Capital Gains and Agricultural Income Exemption: If the agricultural land being purchased is used for agricultural purposes (and not for investment), the land should be exempt from capital gains tax under the provisions for agricultural income. However, there are specific conditions to qualify for this exemption (such as the land being used for farming, not being in a specified urban area, etc.). Any capital gain on the sale of agricultural land, if applicable, would not be taxed under section 10(37) of the Income Tax Act, but the buyer must maintain records proving the land's use for agriculture.
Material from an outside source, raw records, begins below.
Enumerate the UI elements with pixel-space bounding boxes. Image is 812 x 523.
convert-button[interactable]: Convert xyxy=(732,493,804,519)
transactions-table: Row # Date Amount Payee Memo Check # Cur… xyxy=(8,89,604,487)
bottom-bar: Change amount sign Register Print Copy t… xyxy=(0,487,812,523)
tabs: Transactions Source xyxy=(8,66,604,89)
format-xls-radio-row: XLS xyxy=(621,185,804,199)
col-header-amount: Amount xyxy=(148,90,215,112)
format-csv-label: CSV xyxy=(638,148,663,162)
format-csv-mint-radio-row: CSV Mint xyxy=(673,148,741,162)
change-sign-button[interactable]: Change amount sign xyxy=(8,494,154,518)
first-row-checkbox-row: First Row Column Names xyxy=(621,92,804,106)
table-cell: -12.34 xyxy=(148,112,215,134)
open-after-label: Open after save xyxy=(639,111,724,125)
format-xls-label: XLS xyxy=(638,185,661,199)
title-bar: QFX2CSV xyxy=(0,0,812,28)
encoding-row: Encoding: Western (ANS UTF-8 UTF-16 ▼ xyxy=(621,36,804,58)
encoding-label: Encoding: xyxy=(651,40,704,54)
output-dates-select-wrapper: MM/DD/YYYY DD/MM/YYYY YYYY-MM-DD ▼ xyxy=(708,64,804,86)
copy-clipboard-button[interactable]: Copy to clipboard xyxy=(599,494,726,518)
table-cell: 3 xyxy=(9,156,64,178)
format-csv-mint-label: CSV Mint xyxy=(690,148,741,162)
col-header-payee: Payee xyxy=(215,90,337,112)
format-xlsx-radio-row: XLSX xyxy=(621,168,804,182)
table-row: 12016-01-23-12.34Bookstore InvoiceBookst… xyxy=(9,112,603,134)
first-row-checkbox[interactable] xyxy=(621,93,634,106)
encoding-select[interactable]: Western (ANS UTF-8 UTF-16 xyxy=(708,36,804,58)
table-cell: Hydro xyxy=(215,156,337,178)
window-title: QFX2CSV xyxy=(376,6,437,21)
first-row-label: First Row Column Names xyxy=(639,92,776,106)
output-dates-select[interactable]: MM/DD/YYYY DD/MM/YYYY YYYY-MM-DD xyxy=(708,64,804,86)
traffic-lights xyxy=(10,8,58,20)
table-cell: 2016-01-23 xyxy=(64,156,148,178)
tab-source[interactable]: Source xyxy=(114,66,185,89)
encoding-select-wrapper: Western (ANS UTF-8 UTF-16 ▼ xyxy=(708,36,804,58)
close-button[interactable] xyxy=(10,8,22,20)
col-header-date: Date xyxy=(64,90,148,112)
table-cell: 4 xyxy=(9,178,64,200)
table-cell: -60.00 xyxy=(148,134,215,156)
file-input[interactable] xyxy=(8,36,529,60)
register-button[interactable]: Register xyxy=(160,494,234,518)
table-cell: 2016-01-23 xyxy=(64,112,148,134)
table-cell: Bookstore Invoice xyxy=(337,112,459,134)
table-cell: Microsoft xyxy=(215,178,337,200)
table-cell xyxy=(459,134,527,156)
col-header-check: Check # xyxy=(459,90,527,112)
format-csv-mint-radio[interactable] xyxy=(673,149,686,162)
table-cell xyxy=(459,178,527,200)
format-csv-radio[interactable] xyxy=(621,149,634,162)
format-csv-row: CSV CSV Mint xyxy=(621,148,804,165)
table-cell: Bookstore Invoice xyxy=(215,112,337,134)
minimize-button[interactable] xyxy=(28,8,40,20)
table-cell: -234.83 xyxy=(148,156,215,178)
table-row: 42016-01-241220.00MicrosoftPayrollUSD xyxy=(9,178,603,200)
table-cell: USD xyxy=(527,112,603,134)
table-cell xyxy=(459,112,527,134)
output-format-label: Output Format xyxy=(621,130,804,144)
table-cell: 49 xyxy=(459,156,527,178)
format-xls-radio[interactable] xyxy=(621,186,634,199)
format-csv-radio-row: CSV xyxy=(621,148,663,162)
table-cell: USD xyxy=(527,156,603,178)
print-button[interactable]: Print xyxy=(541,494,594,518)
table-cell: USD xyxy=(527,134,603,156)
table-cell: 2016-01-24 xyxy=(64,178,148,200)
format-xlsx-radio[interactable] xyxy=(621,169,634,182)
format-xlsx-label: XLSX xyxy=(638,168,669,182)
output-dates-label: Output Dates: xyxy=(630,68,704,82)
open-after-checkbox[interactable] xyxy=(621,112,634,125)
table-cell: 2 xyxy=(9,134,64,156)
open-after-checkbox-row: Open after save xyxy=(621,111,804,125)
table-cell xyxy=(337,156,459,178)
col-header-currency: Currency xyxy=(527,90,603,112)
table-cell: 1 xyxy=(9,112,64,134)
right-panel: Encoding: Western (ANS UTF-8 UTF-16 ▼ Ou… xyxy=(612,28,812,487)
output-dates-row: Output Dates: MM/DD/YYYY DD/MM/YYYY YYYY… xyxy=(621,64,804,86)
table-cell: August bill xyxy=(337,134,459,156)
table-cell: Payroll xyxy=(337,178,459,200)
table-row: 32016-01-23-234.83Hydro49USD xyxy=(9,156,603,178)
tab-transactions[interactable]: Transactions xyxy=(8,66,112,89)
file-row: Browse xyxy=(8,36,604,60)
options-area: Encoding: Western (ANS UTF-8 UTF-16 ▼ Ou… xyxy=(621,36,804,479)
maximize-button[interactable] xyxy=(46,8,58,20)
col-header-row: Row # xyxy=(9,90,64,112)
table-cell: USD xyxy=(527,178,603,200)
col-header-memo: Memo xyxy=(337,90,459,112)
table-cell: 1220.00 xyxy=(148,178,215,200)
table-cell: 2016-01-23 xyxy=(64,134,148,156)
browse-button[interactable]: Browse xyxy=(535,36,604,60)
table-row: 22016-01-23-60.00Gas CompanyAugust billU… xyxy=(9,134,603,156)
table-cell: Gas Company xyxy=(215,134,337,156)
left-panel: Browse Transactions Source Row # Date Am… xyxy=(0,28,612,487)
Income Tax on Loan/Gift Transactions: The buyer must report the contributions from friends and relatives. If these are structured as loans, the buyer must disclose the loan and repayment details. If the contributions are gifts, the buyer should ensure that the total value of gifts doesn’t exceed the permissible threshold (Rs. 50,000) for non-taxable gifts under Section 56(2) of the Income Tax Act. If the gifts exceed this amount, the buyer might be liable for tax, and the relatives might need to report these gifts under their own tax returns.
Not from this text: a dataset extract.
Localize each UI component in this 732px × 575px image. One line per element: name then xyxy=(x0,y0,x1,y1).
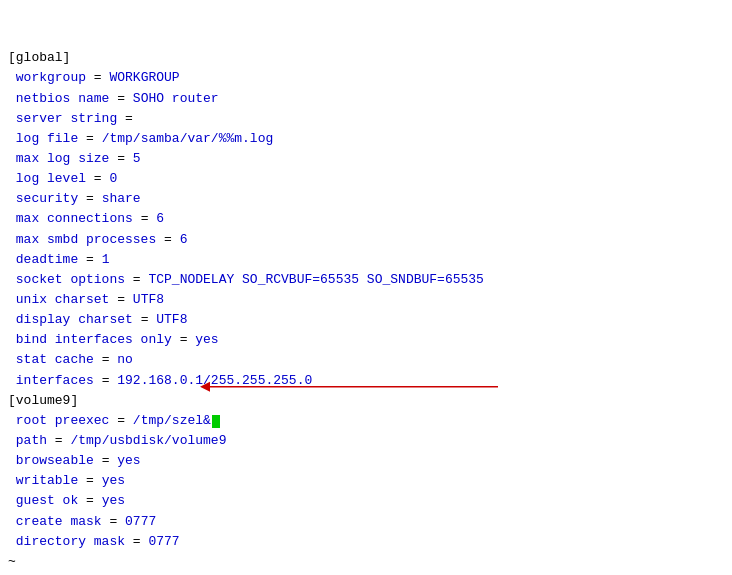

Reporting in ITR: The buyer will need to declare the full sale value (Rs. 70 lakh) in the ITR, and the source of the Rs. 41 lakh must be explained. The buyer should report any gift or loan arrangements clearly in the ITR. If any amount is refunded by the seller to the buyer (or his friends/relatives), that needs to be recorded as well. If the funds are treated as loans, they would need to be reported under liabilities. Gifts, if properly documented, will not attract income tax.

3. Tax Implications on Friends/Relatives Who Issue Cheques

Gift Tax Implications: If friends and relatives are issuing cheques to the buyer (and not directly to the seller), they may be treated as gifts. If the gifts are over Rs. 50,000, they would need to be reported in their own Income Tax Returns. However, if these payments are treated as loans, they must have proper loan agreements in place. If the money is treated as a loan, the friends/relatives should also ensure they do not violate any tax regulations on lending (i.e., charging interest, specifying repayment terms).

Tax Reporting for Friends/Relatives: If the payments are loans, the lender (friend or relative) would not have tax implications unless the loan is written off or treated as a gift. However, if treated as gifts, the relative could be subject to tax under Section 56 if the total gifts exceed the exemption limit.

4. Tax Implications for the Seller (Adivasi Farmers)

Sale of Agricultural Land: If the sellers are Adivasi farmers and the land is agricultural land, the sale may qualify for exemption from capital gains tax under Section 10(37) if the land is used for agricultural purposes and is not in a specified urban area. The sellers must ensure that they fulfill the conditions for this exemption.

Income Tax on Sale: If the land is sold at a value greater than the cost of acquisition, the sellers may be liable for capital gains tax. However, considering the nature of the transaction (agricultural land) and the fact that the buyers are Adivasi, it may be eligible for tax exemption under Section 10(37), provided the other conditions are met (e.g., if the land is used for agriculture and is not part of a non-agriculture project or development).

Pan Card and Reporting: Even though the sellers are Adivasi farmers, they are required to have PAN cards for tax reporting purposes. Any capital gain, if applicable, must be reported by the sellers. If the transaction is exempt, the sellers may not need to pay tax but should keep all documentation related to the sale and agricultural use of the land for future reference.

02 December 2025 Thank You Very Much Sir, All doubts regarding Taxation are clear. We make specific TC in Sale Agreement about excess payment and Refund.

02 December 2025 Tried to give you generalized answer to all your doubts, but would advise to consult local professional for specific query before finalizing agreement.